Un anniversaire amer ? Il y a dix ans jour pour jour ce 11 février, Hosni Moubarak quittait le pouvoir en Egypte après une révolution qui avait créé beaucoup d'attente. Le printemps arabe marquait une volonté d'ouverture démocratique et de libertés de la part des populations. Dix ans après, le bilan est globalement négatif d'après Myriam Benraad, professeure associée en relations internationales à l'ILERI et spécialiste du Moyen-Orient.
Hosni Moubarak est parti il y a 10 ans. On parle souvent d'échec lorsque l'on fait référence au printemps arabe, vous partagez cette opinion ?
La déception concernant ces révolutions du printemps arabe, et particulièrement celle en Egypte, est à la hauteur des espérances qui avaient été placées en elles. On avait peut-être trop voulu projeter dans l’avenir un résultat idéal, parfait et sans failles. On pensait que le monde arabe s'extirperait de l’autoritarisme pour aller sereinement vers la démocratie. Mais il y a eu une série d’événements qui, depuis 2011, ont entraîné l’Egypte sur le chemin de la contre-révolution, une régression à beaucoup de niveaux. Si on se place du point de vue de ceux qui espéraient qu’une démocratie en ressorte, garante des droits fondamentaux, autour de l'organisation d’élections régulières et transparentes, du multipartisme, d'un plus grand dialogue entre le pouvoir et la société civile, de la création d’emplois pour la jeunesse et de la correction des inégalités, c’est évidemment un échec.
Est-ce qu'il y a des restes positifs du printemps arabe malgré tout ?
Les effets positifs c’est déjà que l'on a vu une jeunesse prendre le pouvoir. Même si elle a été lourdement réprimée ensuite, elle a quand même bravé le silence pour aller concrètement exprimer ses désirs de changement dans la rue. On a vu ces jeunes s’exprimer comme on ne l'avait jamais vu auparavant. De ce point de vue, ces révolutions ont laissé des traces intergénérationnelles qui continuent d’influencer les populations du monde arabe. Les jeunes générations ne vont pas, et il faut s’y attendre, s’accommoder du pouvoir en place en Egypte. Une partie peut-être, mais c’est un peu une bombe à retardement. On est sur un retour autoritaire avec le régime d'al-Sissi, avec une répression très féroce, la remise en cause des droits fondamentaux, une concentration du pouvoir aux mains de Sissi, et plus largement aux mains de l’armée. On a l’impression d’une répétition de l’histoire. Et ça ne pourra qu’aboutir à une nouvelle explosion de violence et de colère.

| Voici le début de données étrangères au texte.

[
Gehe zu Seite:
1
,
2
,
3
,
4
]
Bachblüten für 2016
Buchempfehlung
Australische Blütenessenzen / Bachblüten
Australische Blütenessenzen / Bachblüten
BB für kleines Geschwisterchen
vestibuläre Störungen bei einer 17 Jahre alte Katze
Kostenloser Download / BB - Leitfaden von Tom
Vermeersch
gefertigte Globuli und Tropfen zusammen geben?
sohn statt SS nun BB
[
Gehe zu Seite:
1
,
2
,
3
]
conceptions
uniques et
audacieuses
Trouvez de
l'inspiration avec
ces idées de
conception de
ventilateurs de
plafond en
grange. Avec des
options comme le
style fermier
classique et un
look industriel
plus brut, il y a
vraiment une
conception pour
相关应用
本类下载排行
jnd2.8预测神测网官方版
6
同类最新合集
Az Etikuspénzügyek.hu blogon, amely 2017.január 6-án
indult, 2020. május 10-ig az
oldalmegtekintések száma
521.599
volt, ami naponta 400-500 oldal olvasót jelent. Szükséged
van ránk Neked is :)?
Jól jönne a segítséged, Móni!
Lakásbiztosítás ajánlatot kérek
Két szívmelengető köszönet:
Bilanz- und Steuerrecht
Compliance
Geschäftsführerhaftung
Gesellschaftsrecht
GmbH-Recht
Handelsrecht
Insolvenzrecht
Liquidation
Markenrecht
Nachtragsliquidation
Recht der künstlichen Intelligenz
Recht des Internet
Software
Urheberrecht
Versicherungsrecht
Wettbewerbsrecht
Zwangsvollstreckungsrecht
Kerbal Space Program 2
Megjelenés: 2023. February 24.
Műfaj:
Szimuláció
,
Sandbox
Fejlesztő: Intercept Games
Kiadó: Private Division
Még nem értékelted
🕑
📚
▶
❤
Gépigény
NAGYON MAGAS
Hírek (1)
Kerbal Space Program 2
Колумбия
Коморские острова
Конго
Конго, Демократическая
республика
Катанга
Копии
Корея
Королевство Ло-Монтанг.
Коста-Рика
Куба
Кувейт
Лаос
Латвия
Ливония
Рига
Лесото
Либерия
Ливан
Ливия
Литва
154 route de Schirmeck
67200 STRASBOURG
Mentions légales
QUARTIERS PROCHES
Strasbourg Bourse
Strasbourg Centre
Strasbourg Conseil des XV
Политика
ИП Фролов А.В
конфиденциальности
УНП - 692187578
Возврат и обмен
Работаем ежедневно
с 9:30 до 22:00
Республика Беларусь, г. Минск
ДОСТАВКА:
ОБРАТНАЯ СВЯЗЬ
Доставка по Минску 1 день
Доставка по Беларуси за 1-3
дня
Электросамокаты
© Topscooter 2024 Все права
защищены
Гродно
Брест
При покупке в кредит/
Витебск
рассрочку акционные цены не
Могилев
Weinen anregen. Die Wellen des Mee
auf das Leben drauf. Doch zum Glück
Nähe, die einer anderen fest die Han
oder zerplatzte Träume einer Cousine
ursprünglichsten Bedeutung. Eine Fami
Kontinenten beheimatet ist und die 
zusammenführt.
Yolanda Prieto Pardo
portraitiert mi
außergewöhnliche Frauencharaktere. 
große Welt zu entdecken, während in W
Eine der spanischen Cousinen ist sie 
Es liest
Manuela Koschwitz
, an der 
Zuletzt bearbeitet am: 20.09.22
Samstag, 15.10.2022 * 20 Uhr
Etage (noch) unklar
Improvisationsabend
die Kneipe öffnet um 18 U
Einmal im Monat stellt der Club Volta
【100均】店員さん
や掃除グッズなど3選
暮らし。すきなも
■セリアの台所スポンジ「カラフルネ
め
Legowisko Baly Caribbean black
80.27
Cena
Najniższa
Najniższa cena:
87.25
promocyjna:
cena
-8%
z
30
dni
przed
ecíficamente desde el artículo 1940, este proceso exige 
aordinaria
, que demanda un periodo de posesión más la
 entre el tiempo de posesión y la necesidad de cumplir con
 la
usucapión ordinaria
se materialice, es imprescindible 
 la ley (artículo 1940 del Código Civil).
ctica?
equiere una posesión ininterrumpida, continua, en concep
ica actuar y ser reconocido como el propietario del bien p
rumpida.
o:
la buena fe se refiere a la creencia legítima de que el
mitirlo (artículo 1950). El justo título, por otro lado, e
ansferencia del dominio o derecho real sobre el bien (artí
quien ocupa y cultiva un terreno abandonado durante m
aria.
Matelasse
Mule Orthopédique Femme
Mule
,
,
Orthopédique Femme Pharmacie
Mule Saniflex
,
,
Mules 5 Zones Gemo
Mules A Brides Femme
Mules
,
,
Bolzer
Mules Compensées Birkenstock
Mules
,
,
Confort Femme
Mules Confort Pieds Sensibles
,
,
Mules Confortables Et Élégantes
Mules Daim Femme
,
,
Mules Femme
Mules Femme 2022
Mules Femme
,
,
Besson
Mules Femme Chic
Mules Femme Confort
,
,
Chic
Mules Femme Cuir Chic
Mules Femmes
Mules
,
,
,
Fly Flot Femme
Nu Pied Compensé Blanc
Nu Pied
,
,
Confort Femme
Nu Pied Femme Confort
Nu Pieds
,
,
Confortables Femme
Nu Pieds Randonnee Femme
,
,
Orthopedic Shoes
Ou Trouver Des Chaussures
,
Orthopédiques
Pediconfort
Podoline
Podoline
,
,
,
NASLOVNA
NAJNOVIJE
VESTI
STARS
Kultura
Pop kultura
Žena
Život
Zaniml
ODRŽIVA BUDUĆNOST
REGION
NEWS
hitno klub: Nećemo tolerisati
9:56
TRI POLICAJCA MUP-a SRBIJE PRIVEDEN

Un soulèvement pourrait donc apparaître dans le futur ?
Tout tourne autour de la notion d’injustice, à tous les niveaux : social, économique, politique, religieux... Les inégalités de genre aussi, parce que les femmes étaient très mobilisées dans cette révolution. Ça a été la révolution des femmes égyptiennes d’une certaine manière. La pandémie crée un environnement qui vient encore davantage aggraver le ressentiment de beaucoup d’Egyptiens. Il suffira d’une étincelle pour qu’une contestation d’ampleur face son retour.
Dans les textes, l’Egypte est aujourd’hui une république démocratique. Est-ce que cela est traduit dans les faits ?
On est dans le maquillage absolu. Tous les critères qui font une démocratie sont absents en Egypte. Il y a des élections qui sont truquées par le régime. C’est du pur maquillage dans le discours, dans les mots, qui ne doit pas tromper sur la nature du régime en Egypte, autoritaire, et peut-être plus encore que celui d’Hosni Moubarak.
Comment expliquer que le pays reste un partenaire privilégié des Européens ces derniers temps ?
Ce partenariat est étroitement lié à la question du terrorisme. L’Egypte se présente en effet comme un rempart au Moyen-Orient contre le terrorisme. Al-Sissi a défini une politique antiterroriste qui lui a permis de légitimer la répression des efforts démocratiques et progressistes. Il a réussi à vendre cette politique aux occidentaux. Du côté des Européens, on procède a des calculs cyniques qui consistent à promouvoir l’industrie d’armement et les intérêts souverains de la France. Emmanuel Macron a appelé de manière très légère à plus de retenue, mais cela n’a aucun effet contraignant ni aucune conséquence pour le régime égyptien.